• [WORK TO COMPLETE] Using the records below, copy every line that holds the string "Motomensajeria".

Transcribed page contents
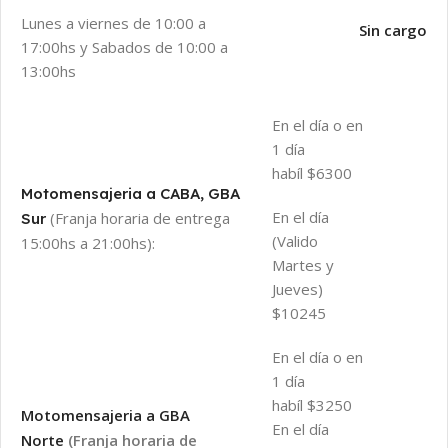
Lunes a viernes de 10:00 a
Sin cargo
17:00hs y Sabados de 10:00 a
13:00hs
En el día o en
1 día
habíl $6300
Motomensajeria a CABA, GBA
En el día
(Franja horaria de entrega
Sur
(Valido
15:00hs a 21:00hs):
Martes y
Jueves)
$10245
En el día o en
1 día
habíl $3250
Motomensajeria a GBA
En el día
Norte
(Franja horaria de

• [EXERCISE SOLUTION]
Motomensajeria a CABA, GBA
Motomensajeria a GBA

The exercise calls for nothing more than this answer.